IPO issue price support and resistance level
What is resistance in the case of an IPO? The issue price of a newly-listed stock in an initial public offering (IPO) may sometimes act as resistance (if it is listed below the offer price) or provide support in case of a correction. However, this rule may not hold water in the case of overpriced IPOs. In other cases, the issue price acts as good support, partly because often promoters/market makers lend support to ensure the price stays above the issue price.
Let’s study the price chart of UTI Asset Management Company Ltd, which came out with an IPO at Rs 554. Though the stock got listed below the offer price, it took some time to cross the issue price. Once reaching the issue price level, the stock hovered around that level for nearly six months. The price provided the support at the issue price during those six months.
Moving average as support and resistance
Moving average is an average of closing prices over a period of time. These moving averages often become key support and resistance levels in the technical analysis. Apart from indicating the trend, moving averages (crossovers) are used by traders for entry and exit. Because of their popularity, they often become support and resistance points.
An interesting point here is that moving averages are used by both short-term as well as long-term investors. Even intraday traders use this tool. There are various moving averages – 8-day, 21-day, 50-day, 200-day and so on – which the traders and investors use to identify support and resistance level.
In the chart of Hero Motocorp, the 200-day moving average acts as the resistance. The stock has made several attempts to break the resistance but has failed. In some cases, though the share price has crossed the moving average, it has not been able to remain above it for long and has gone below it eventually.
In the above chart, 200 DMA has acted as the support line on many occasions, though finally, the support was broken down. Once this happened, it became the resistance line when the stock price reversed its trend and started moving up. The selection of a particular moving average depends upon one’s comfort level and investment strategy. Investors with shorter investment perspectives go for shorter moving averages, while long-term investors use longer duration moving averages for identifying support and resistance levels.

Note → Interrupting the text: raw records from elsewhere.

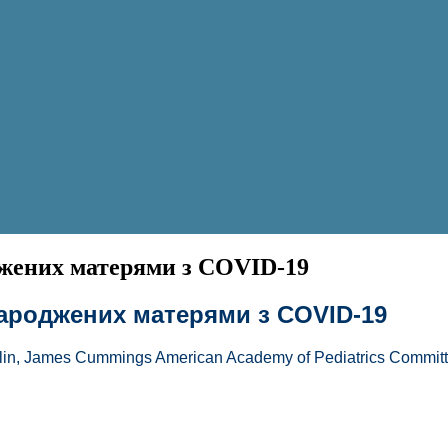
джених матерями з COVID-19
народжених матерями з COVID-19
lin, James Cummings American Academy of Pediatrics Committe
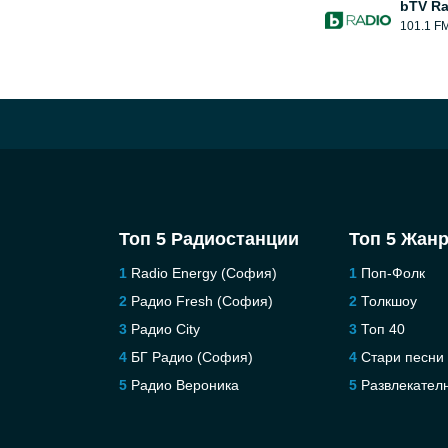
bTV Ra
101.1 F
Топ 5 Радиостанции
Топ 5 Жан
Radio Energy (София)
Поп-Фолк
Радио Fresh (София)
Толкшоу
Pадио City
Топ 40
БГ Радио (София)
Стари песни
Радио Вероника
Развлекател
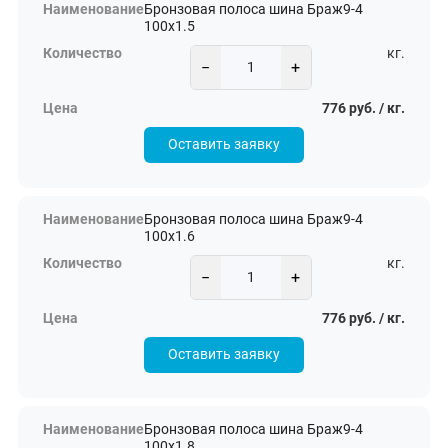
Бронзовая полоса шина Браж9-4
100х1.5
кг.
−
+
776 руб. / кг.
Оставить заявку
Бронзовая полоса шина Браж9-4
100х1.6
кг.
−
+
776 руб. / кг.
Оставить заявку
Бронзовая полоса шина Браж9-4
100х1.8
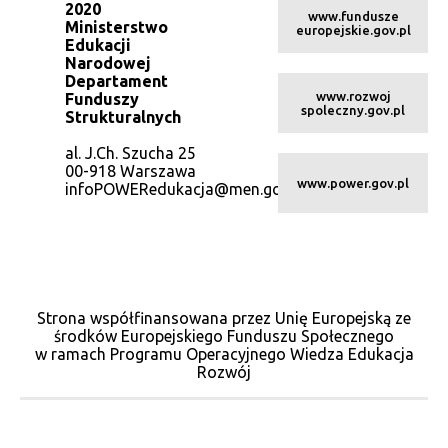
2020
www.fundusze
Ministerstwo
europejskie.gov.pl
Edukacji
Narodowej
Departament
www.rozwoj
Funduszy
spoleczny.gov.pl
Strukturalnych
al. J.Ch. Szucha 25
00-918 Warszawa
www.power.gov.pl
infoPOWERedukacja@men.gov.pl
Strona współfinansowana przez Unię Europejską ze
środków Europejskiego Funduszu Społecznego
w ramach Programu Operacyjnego Wiedza Edukacja
Rozwój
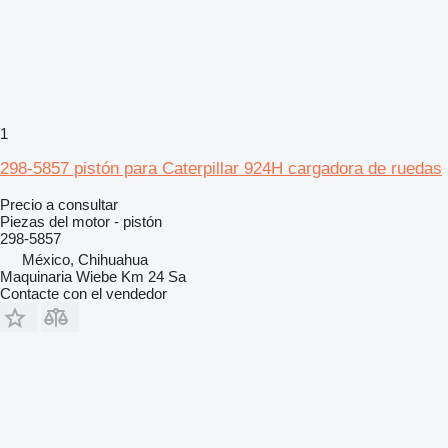
1
298-5857 pistón para Caterpillar 924H cargadora de ruedas
Precio a consultar
Piezas del motor - pistón
298-5857
México, Chihuahua
Maquinaria Wiebe Km 24 Sa
Contacte con el vendedor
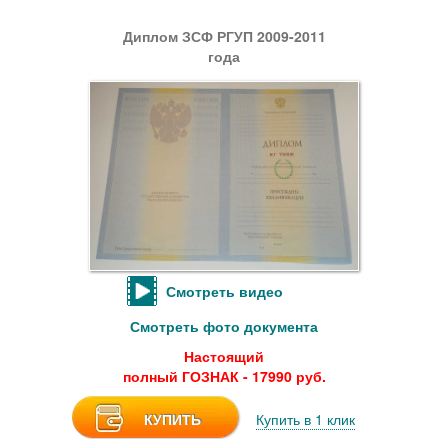
Диплом ЗСФ РГУП 2009-2011
года
Смотреть видео
Смотреть фото документа
Настоящий
полный ГОЗНАК - 17990 руб.
КУПИТЬ
Купить в 1 клик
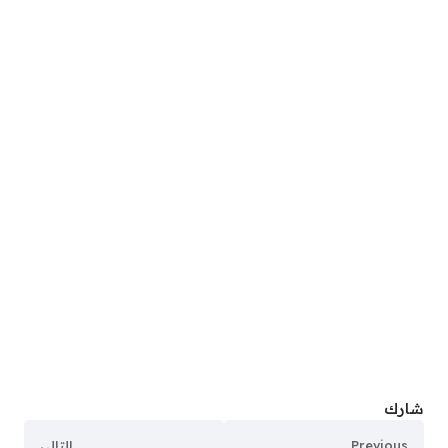
شارك
Previous
التالي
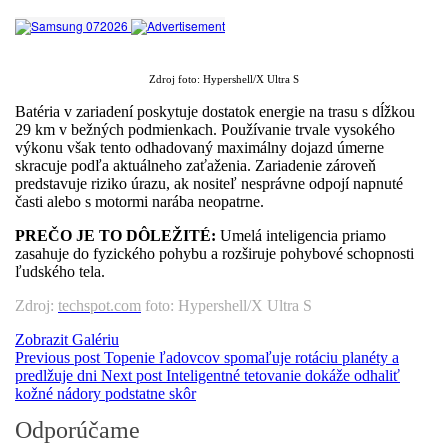
Zdroj foto: Hypershell/X Ultra S
Batéria v zariadení poskytuje dostatok energie na trasu s dĺžkou
29 km v bežných podmienkach. Používanie trvale vysokého
výkonu však tento odhadovaný maximálny dojazd úmerne
skracuje podľa aktuálneho zaťaženia. Zariadenie zároveň
predstavuje riziko úrazu, ak nositeľ nesprávne odpojí napnuté
časti alebo s motormi narába neopatrne.
PREČO JE TO DÔLEŽITÉ:
Umelá inteligencia priamo
zasahuje do fyzického pohybu a rozširuje pohybové schopnosti
ľudského tela.
Zdroj:
techspot.com
foto: Hypershell/X Ultra S
Zobrazit Galériu
Previous post
Topenie ľadovcov spomaľuje rotáciu planéty a
predlžuje dni
Next post
Inteligentné tetovanie dokáže odhaliť
kožné nádory podstatne skôr
Odporúčame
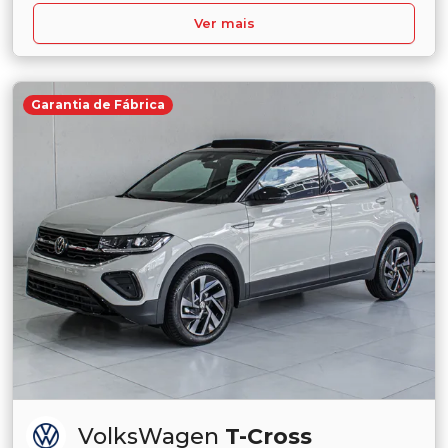
Ver mais
Garantia de Fábrica
VolksWagen
T-Cross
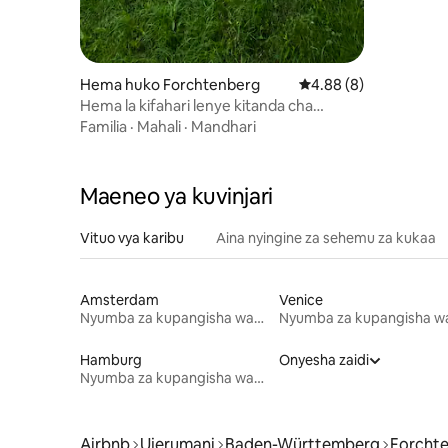
Hema huko Forchtenberg
Ukadiriaji wa wastani 
4.88 (8)
Hema la kifahari lenye kitanda cha
kimapenzi chenye paa la nguzo katikati
Familia
·
Mahali
·
Mandhari
ya kijani kibichi
Maeneo ya kuvinjari
Vituo vya karibu
Aina nyingine za sehemu za kukaa
Amsterdam
Venice
Nyumba za kupangisha wakati wa likizo
Hamburg
Onyesha zaidi
Nyumba za kupangisha wakati wa likizo
Airbnb
Ujerumani
Baden-Württemberg
Forcht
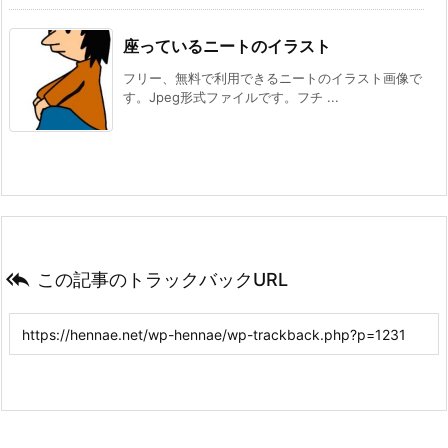
座っているニートのイラスト
フリー、無料で利用できるニートのイラスト画像で
す。Jpeg形式ファイルです。フチ ...

この記事のトラックバックURL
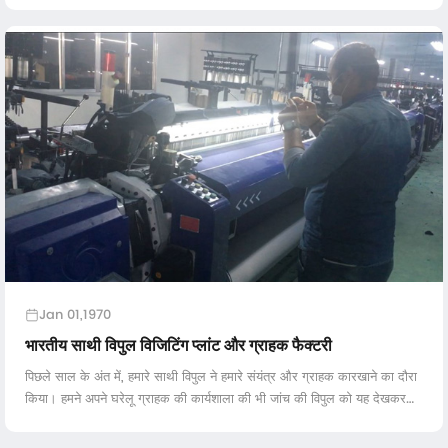
Jan 01,1970
भारतीय साथी विपुल विजिटिंग प्लांट और ग्राहक फैक्टरी
पिछले साल के अंत में, हमारे साथी विपुल ने हमारे संयंत्र और ग्राहक कारखाने का दौरा
किया। हमने अपने घरेलू ग्राहक की कार्यशाला की भी जांच की विपुल को यह देखकर
हैरान था कि हमारी मशीनें अधिकतम गति चला सकती हैं ...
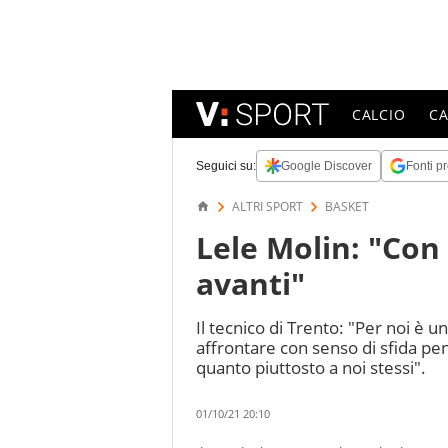
CALCIO
C
Seguici su:
Google Discover
Fonti pr
ALTRI SPORT
BASKET
Lele Molin: "Con 
avanti"
Il tecnico di Trento: "Per noi è 
affrontare con senso di sfida pe
quanto piuttosto a noi stessi".
01/10/21 20:10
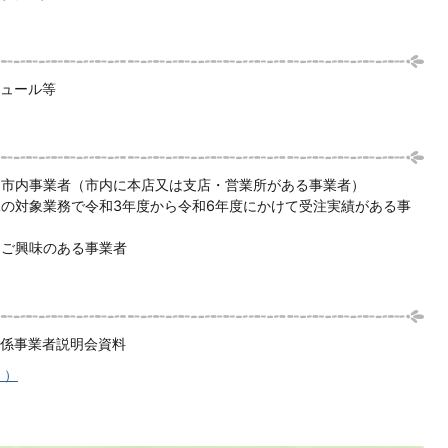
ュール等
る市内事業者（市内に本店又は支店・営業所がある事業者）
の対象業務で令和3年度から令和6年度にかけて受注実績がある事
にご興味のある事業者
係事業者説明会資料
。）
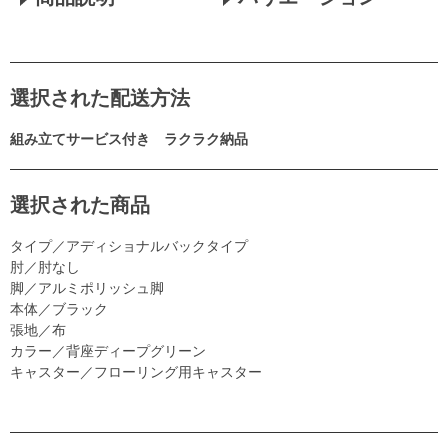
選択された配送方法
組み立てサービス付き ラクラク納品
選択された商品
タイプ／アディショナルバックタイプ
肘／肘なし
脚／アルミポリッシュ脚
本体／ブラック
張地／布
カラー／背座ディープグリーン
キャスター／フローリング用キャスター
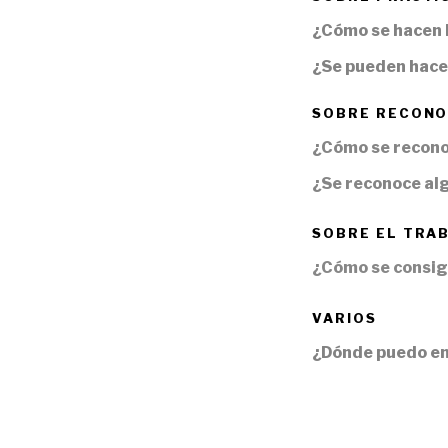
¿Cómo se hacen 
¿Se pueden hacer
SOBRE RECONO
¿Cómo se recono
¿Se reconoce alg
SOBRE EL TRAB
¿Cómo se consig
VARIOS
¿Dónde puedo en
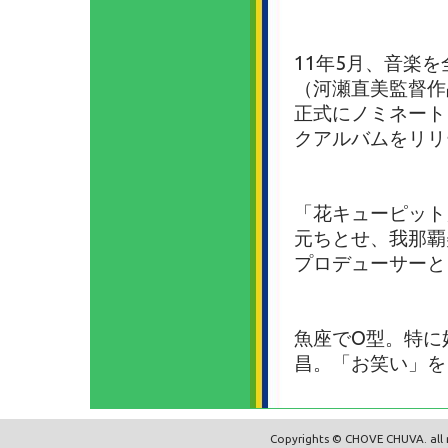
11年5月、音楽
（河瀬直美監督作
正式にノミネート
クアルバムをリリ
「花キューピット
元ちとせ、我那覇
プロデューサーと
魚座でO型。特に
昌。「お笑い」を
Copyrights © CHOVE CHUVA. all r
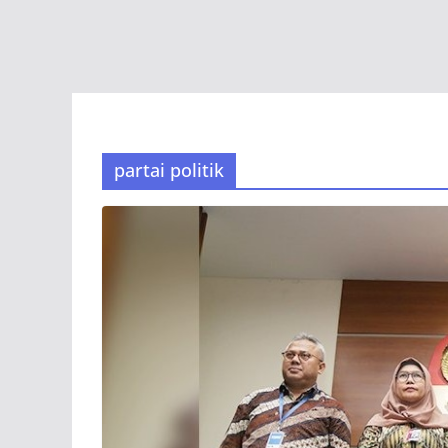
partai politik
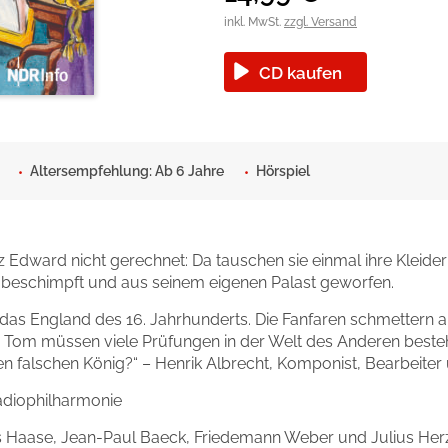
okolade
inkl. MwSt.
zzgl. Versand
CD kaufen
Altersempfehlung: Ab 6 Jahre
Hörspiel
 Edward nicht gerechnet: Da tauschen sie einmal ihre Kleide
e beschimpft und aus seinem eigenen Palast geworfen.
n das England des 16. Jahrhunderts. Die Fanfaren schmettern 
 Tom müssen viele Prüfungen in der Welt des Anderen beste
en falschen König?“ – Henrik Albrecht, Komponist, Bearbeiter
adiophilharmonie
as Haase, Jean-Paul Baeck, Friedemann Weber und Julius Her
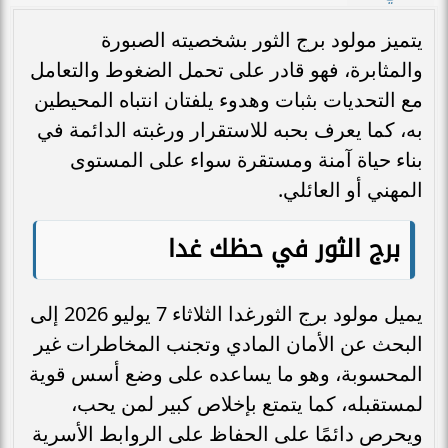
يتميز مولود برج الثور بشخصيته الصبورة
والمثابرة، فهو قادر على تحمل الضغوط والتعامل
مع التحديات بثبات وهدوء يلفتان انتباه المحيطين
به، كما يعرف بحبه للاستقرار ورغبته الدائمة في
بناء حياة آمنة ومستقرة سواء على المستوى
المهني أو العائلي.
برج الثور في حظك غدا
يميل مولود برج الثورغدا الثلاثاء 7 يوليو 2026 إلى
البحث عن الأمان المادي وتجنب المخاطرات غير
المحسوبة، وهو ما يساعده على وضع أسس قوية
لمستقبله، كما يتمتع بإخلاص كبير لمن يحب،
ويحرص دائمًا على الحفاظ على الروابط الأسرية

Round numbers as support and resistance
You may be familiar with the concept of ‘nervous 90s’ in cricket. Often you may have seen a batter struggling nervously on the field after crossing the 90-run mark. In fact, they often end up getting out before hitting the magic figure. Something similar happens in stock markets when a stock price rises close to round figures such as 100, 200, 500, or 1,000. It also happens when the stocks are in corrective mode. Round figures often act as support and resistance for a stock price. Here support and resistance do not have any fundamental reason; it’s purely due to psychological reasons.
Similarly, 52-week lows and lows also often act as the support and resistance levels. There may be some specific reasons for which a stock price may have touched a high or low in the past. While traders/investors may not remember the reasons, they remember only the levels.
In the above chart of Maruti, round figures have acted as both resistance and support on several occasions. Note that support and resistance do not necessarily take place at the exact round figure price but somewhere near that figure.
Points to remember
- Support and resistance may not work under all circumstances, and there may be exceptions.
- When overall market sentiment is affected by external events such as the declaration of war, formation of new governments, natural disasters, etc., the stock price (or index) may find new highs or lows, surpassing all previous support and resistance levels.
- There may be some stock-specific news (positive or negative) which is disruptive in nature and may push the stock price to new levels.
- However, we may not come across such circumstances regularly.